Distinguishing features include:

  • large wall of text where code above and below is relatively short and spaced out
  • random looking letters that make no sense
  • lots of little groups of numbers
  • a “document.write” command
  • not seen here, but an “eval” command is often associated with malicious javascript – worth mentioning because this one is relatively rare in benign code whereas “document.write” is common.

None of these is evil in itself but they’re common things to see in evil javascript.

The first thing you need to do is break out the stuff between the script tags into a separate file to play around with it. I’m going to do my decoding using Python because that’s what I’m used to but you can use pretty much any language for this. Find statements separated by semicolons and split them on to new lines so it’s easier to follow (for large, complicated blocks you might want to use a tool like JSPretty but this one is quite simple).

2 JS line by line

Once you’ve done that you can start to get an idea of what is in there. In this example, there are variables ‘a’, ‘b’, ‘c’, ‘clen’, then a for loop, and finally an unescape statement. Breaking down the for loop further, it does the following:

  • iterates through every character in ‘a’
  • in each iteration, get the numeric ASCII value of the character
  • bitwise XOR that value with 2
  • convert the resulting value into a new ASCII character
  • append the new ASCII character to a string

This is something that converts very readily to Python, like so:

3 JS to python

Followed by the output:

4 decode stage 1 output

This gives us a URL-encoded string (character codes preceded by % symbols).
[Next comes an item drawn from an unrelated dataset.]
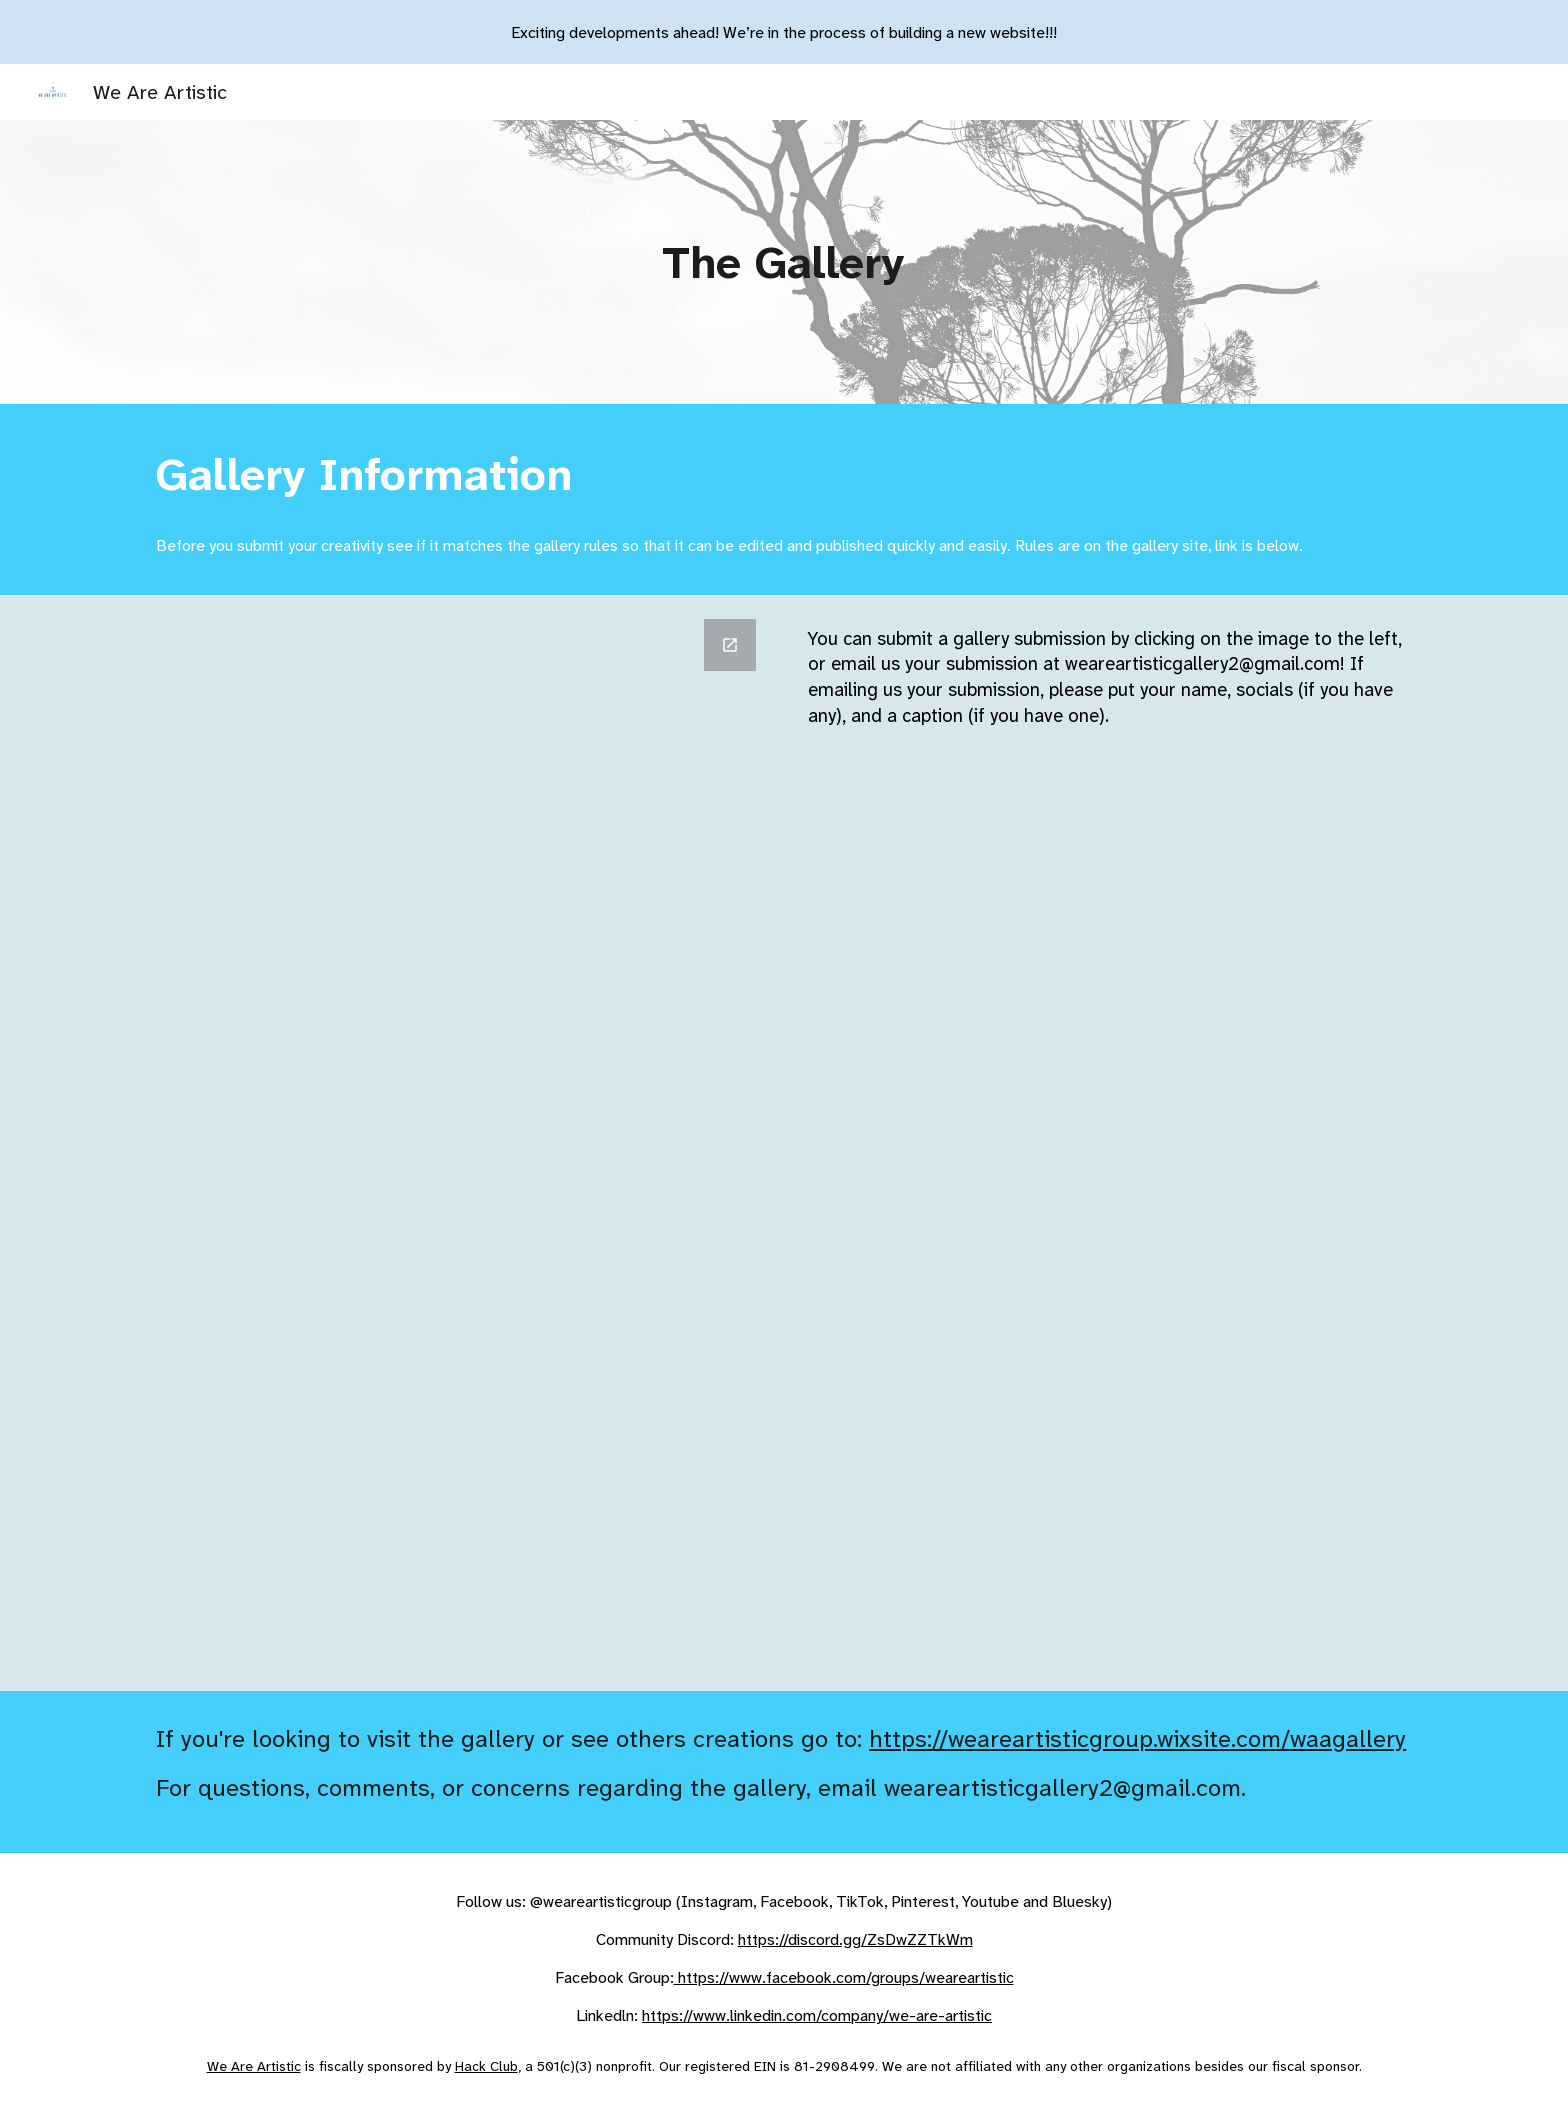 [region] (784, 32)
Python has a built-in library, urllib, which can decode this for us.

5 url encoding handling

Finally, we get a human-readable version of the content.

6 final output

The “document.write” command would have written the decoded content to the browser which as you can now see would have created an 0x0 sized iframe calling a resource from teaserguide[.]com. If you haven’t already read Zscaler’s article showing what happens after that, I highly recommend that you do so now.
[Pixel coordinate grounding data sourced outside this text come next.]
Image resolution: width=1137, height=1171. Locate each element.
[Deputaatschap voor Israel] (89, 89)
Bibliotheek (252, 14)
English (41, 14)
This was a pretty low-level example; some malicious code has obfuscation three or more levels deep. Others use weird tricks in javascript to produce code that is mind-bendingly hard to pick apart such as the JJEncode technique (warning: you might need a stiff drink and a lie down after looking at that one – I did, and I take my hat off to whoever wrote the script to reverse it). I hope this was helpful to get you started.